Respecting the autonomy of cancer patients when talking with their families: qualitative analysis of semistructured interviews with patients

Abstract

Objective: To discover cancer patients' views about disclosure of information to their family, their family's influence over the information given them, and their preferences for doctors' behaviour if they and their family disagree, as a complement to applied ethical theory.

Design: Semistructured interviews followed by qualitative content analysis.

Setting: Mainly urban British general practice.

Subjects: 30 patients in whom cancer, excluding basal and squamous cell skin carcinomas, was diagnosed 1-7 years earlier.

Results: All subjects wished doctors to respect their views rather than those of their family, should they differ. With their consent, subjects favoured close family receiving information about their illness, all but one mentioning advantage to their family. Without such consent, six unconditionally favoured disclosure of information to their family while seven unconditionally opposed disclosure.
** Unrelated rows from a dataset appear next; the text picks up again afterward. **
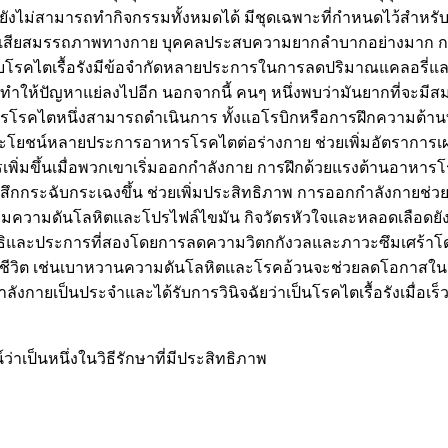
ไม่สามารถทำกิจกรรมทั้งหมดได้ มีชุดเฉพาะที่กำหนดไว้สำหรับผู้
ญเสียสมรรถภาพทางกาย บุคคลประสบความยากลำบากอย่างมาก การฝึก
หรับโรคไตเรื้อรังมีข้อจำกัดหลายประการในการลดปริมาณแคลอรี
กระตุกทำให้ปัญหาแย่ลงไปอีก นอกจากนี้ คนๆ หนึ่งพบว่ามันยากที่
รโรคไตหนึ่งสามารถดำเนินการ ทั้งแอโรบิกหรือการฝึกความต้าน
โยชน์หลายประการอาหารโรคไตต่อร่างกาย ช่วยเพิ่มอัตราการเผา
่มขึ้นเมื่อพวกเขาเริ่มออกกำลังกาย การฝึกด้วยแรงต้านอาหารโร
ู้สึกกระฉับกระเฉงขึ้น ช่วยเพิ่มประสิทธิภาพ การออกกำลังกายช
คุมความดันโลหิตและโปรไฟล์ไขมัน กิจวัตรหัวใจและหลอดเลือดยั
าธิและประการที่สองโดยการลดความวิตกกังวลและภาวะซึมเศร้าโ
ีวิต เช่นเบาหวานความดันโลหิตและโรคอ้วนจะช่วยลดโอกาสในก
ยเป็นประจำและได้รับการวินิจฉัยว่าเป็นโรคไตเรื้อรังเมื่อเร็วๆ น
่าเป็นหนึ่งในวิธีรักษาที่มีประสิทธิภาพ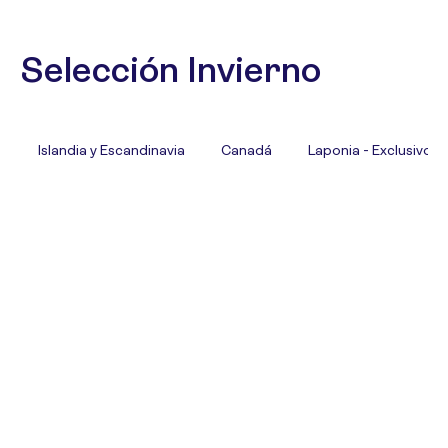
Selección Invierno
Islandia y Escandinavia
Canadá
Laponia - Exclusivo T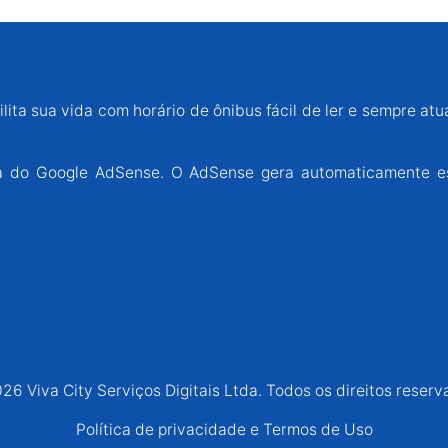
lita sua vida com horário de ônibus fácil de ler e sempre atu
ária do Google AdSense. O AdSense gera automaticamente e
26 Viva City Serviços Digitais Ltda. Todos os direitos reserv
Política de privacidade e Termos de Uso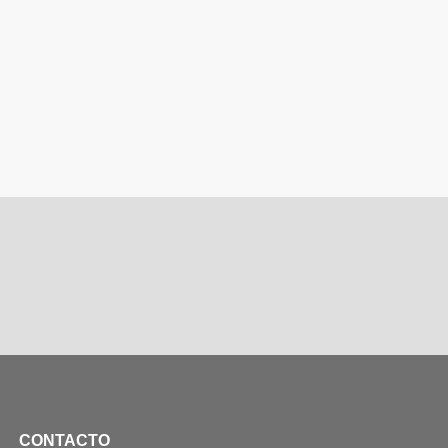
CONTACTO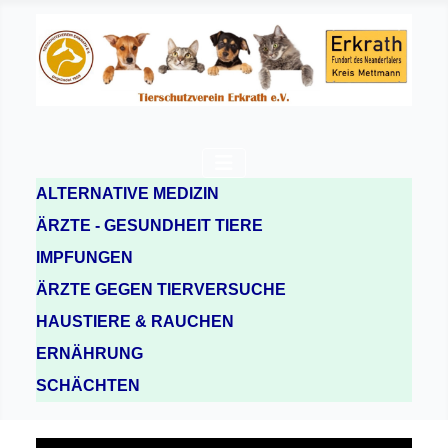
ALTERNATIVE MEDIZIN
ÄRZTE - GESUNDHEIT TIERE
IMPFUNGEN
ÄRZTE GEGEN TIERVERSUCHE
HAUSTIERE & RAUCHEN
ERNÄHRUNG
SCHÄCHTEN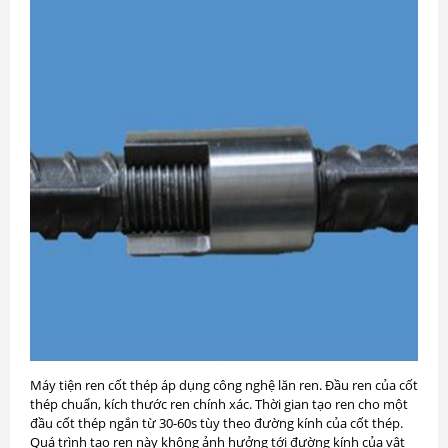
Máy tiện ren cốt thép áp dụng công nghệ lăn ren. Đầu ren của cốt
thép chuẩn, kích thước ren chính xác. Thời gian tạo ren cho một
đầu cốt thép ngắn từ 30-60s tùy theo đường kính của cốt thép.
Quá trình tạo ren này không ảnh hưởng tới đường kính của vật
Seventeen participants restricted their approval for such disclosure to specific circumstances. Only two participants approved of their family influencing the information that they received about their illness; all but seven wished to receive full information, the exceptions relating to information about bad prognosis.

Conclusions: Subjects favoured openness with their family but most rejected unconditional disclosure of information without their consent and their family influencing what information they would be given. They valued respect for their autonomy more highly than beneficence and considered that their own needs took priority over those of their family.